▸ **Problem description**
Pick out the lines below that include the string "Suggest".

>>

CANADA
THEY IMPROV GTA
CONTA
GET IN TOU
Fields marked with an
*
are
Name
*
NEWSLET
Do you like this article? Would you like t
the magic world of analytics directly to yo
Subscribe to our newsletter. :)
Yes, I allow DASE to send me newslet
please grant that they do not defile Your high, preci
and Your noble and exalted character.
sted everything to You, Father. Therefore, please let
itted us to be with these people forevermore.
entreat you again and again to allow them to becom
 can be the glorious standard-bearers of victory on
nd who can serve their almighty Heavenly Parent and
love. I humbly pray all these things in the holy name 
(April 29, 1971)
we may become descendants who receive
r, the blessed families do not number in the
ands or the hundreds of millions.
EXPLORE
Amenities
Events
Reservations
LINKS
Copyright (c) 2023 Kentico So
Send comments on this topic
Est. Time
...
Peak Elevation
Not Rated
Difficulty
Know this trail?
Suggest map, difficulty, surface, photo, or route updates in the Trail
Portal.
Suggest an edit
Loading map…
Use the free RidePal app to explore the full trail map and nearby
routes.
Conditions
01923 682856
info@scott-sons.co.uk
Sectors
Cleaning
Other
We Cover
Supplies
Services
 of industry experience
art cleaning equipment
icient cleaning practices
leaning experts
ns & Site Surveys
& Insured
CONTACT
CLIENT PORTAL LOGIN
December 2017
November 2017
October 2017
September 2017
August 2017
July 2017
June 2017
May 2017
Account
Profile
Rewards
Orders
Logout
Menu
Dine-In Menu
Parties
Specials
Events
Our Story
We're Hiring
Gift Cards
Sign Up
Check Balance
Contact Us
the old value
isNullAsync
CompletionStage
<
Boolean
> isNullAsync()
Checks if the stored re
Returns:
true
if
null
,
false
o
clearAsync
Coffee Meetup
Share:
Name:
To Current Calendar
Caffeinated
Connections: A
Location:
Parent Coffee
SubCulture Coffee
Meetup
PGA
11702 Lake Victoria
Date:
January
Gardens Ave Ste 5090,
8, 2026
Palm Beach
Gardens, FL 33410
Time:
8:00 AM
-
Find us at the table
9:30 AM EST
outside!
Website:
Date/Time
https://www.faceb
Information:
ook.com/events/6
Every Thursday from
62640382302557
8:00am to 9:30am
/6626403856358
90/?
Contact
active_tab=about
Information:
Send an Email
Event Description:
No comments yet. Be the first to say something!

<<

▸ **Output of the task**
Suggest map, difficulty, surface, photo, or route updates in the Trail
Suggest an edit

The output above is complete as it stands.